• [Records for this exercise]:

▽

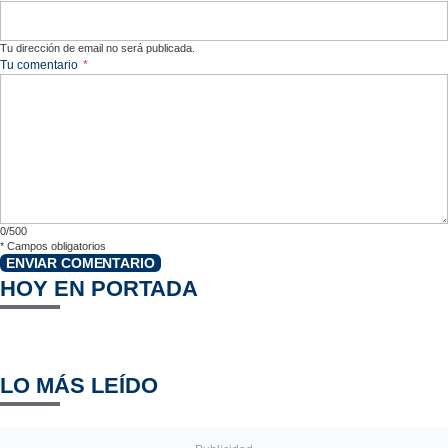
Tu dirección de email no será publicada.
Tu comentario
*
0/500
*
Campos obligatorios
ENVIAR COMENTARIO
HOY EN PORTADA
LO MÁS LEÍDO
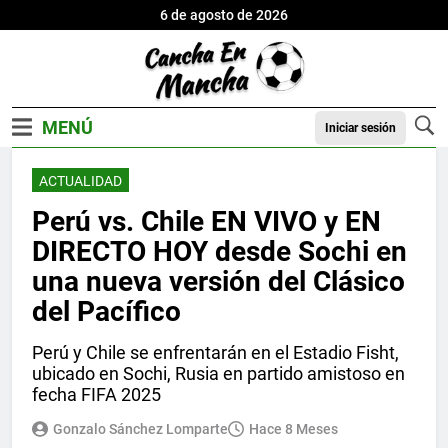
6 de agosto de 2026
Iniciar sesión
ACTUALIDAD
Perú vs. Chile EN VIVO y EN
DIRECTO HOY desde Sochi en
una nueva versión del Clásico
del Pacífico
Perú y Chile se enfrentarán en el Estadio Fisht,
ubicado en Sochi, Rusia en partido amistoso en
fecha FIFA 2025
Gonzalo Sánchez Lomparte
Hace 8 Meses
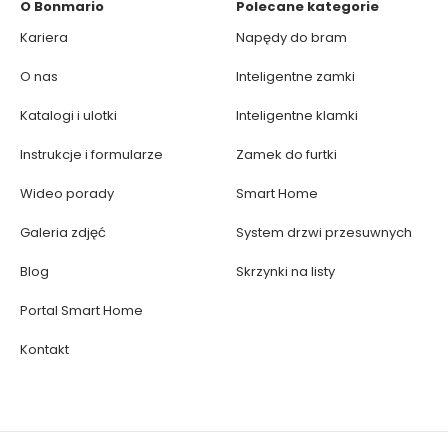
O Bonmario
Polecane kategorie
Kariera
Napędy do bram
O nas
Inteligentne zamki
Katalogi i ulotki
Inteligentne klamki
Instrukcje i formularze
Zamek do furtki
Wideo porady
Smart Home
Galeria zdjęć
System drzwi przesuwnych
Blog
Skrzynki na listy
Portal Smart Home
Kontakt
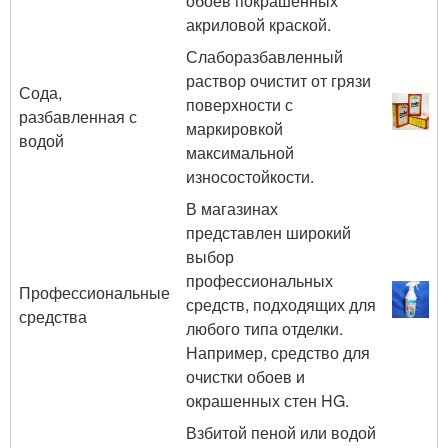
обоев покрашенных
акриловой краской.
Слаборазбавленный
раствор очистит от грязи
Сода,
поверхности с
разбавленная с
маркировкой
водой
максимальной
износостойкости.
В магазинах
представлен широкий
выбор
профессиональных
Профессиональные
средств, подходящих для
средства
любого типа отделки.
Например, средство для
очистки обоев и
окрашенных стен HG.
Взбитой пеной или водой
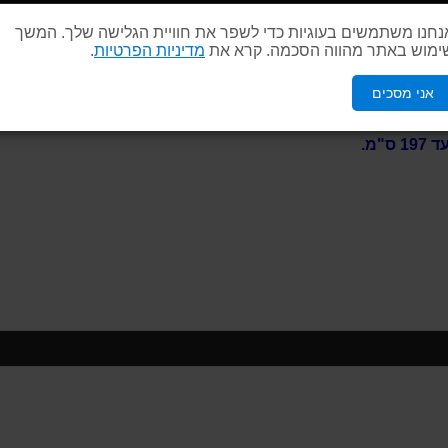
נחנו משתמשים בעוגיות כדי לשפר את חוויית הגלישה שלך. המשך
ימוש באתר מהווה הסכמה. קרא את
מדיניות הפרטיות
.
אני מסכים
water
מ.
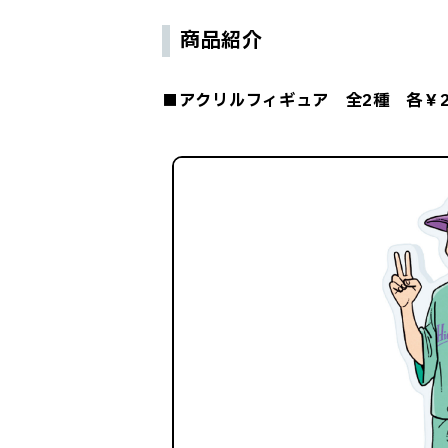
商品紹介
■アクリルフィギュア 全2種 各￥2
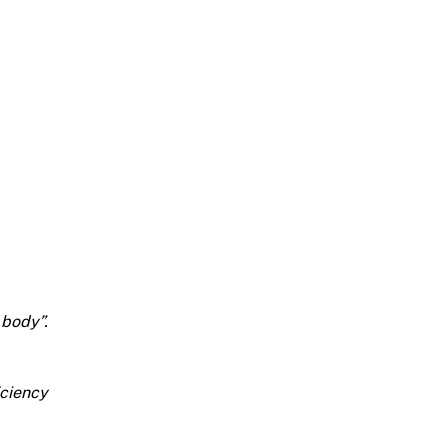
body”.
iciency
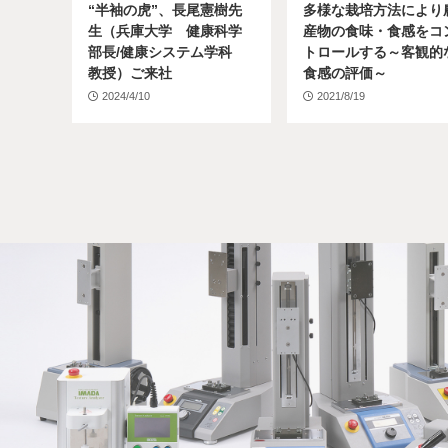
“半袖の虎”、長尾憲樹先
多様な栽培方法により
生（兵庫大学 健康科学
産物の食味・食感をコ
部長/健康システム学科
トロールする～客観的
教授）ご来社
食感の評価～
2024/4/10
2021/8/19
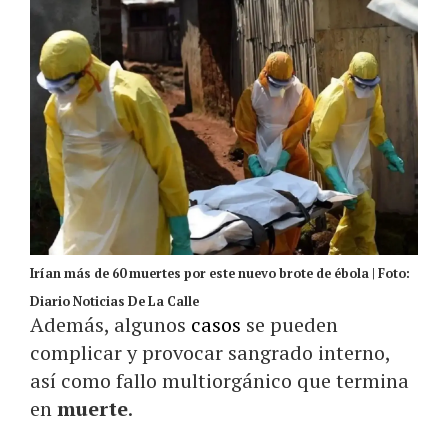
Irían más de 60 muertes por este nuevo brote de ébola | Foto:
Diario Noticias De La Calle
Además, algunos
casos
se pueden
complicar y provocar sangrado interno,
así como fallo multiorgánico que termina
en
muerte
.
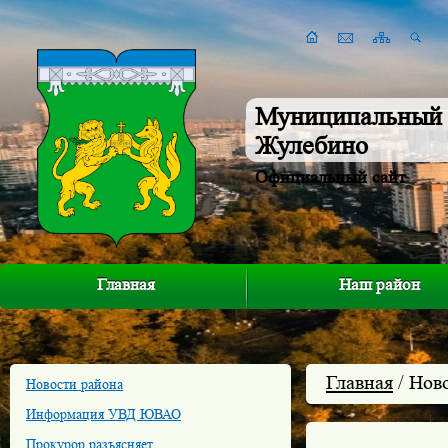
Муниципальный 
Жулебино
Официальный сайт
Главная
Наш район
Главная
/ Нов
Новости района
Информация УВД ЮВАО
Прокурор разъясняет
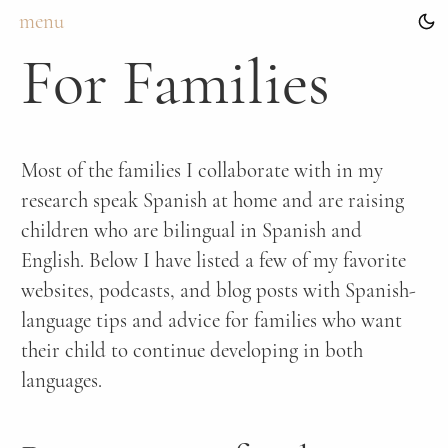
menu
For Families
Most of the families I collaborate with in my
research speak Spanish at home and are raising
children who are bilingual in Spanish and
English. Below I have listed a few of my favorite
websites, podcasts, and blog posts with Spanish-
language tips and advice for families who want
their child to continue developing in both
languages.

△

• [Problem statement]: Which lines of the records contain "Spanish"? Show each of them.

• [Answer section]:
research speak Spanish at home and are raising
children who are bilingual in Spanish and
websites, podcasts, and blog posts with Spanish-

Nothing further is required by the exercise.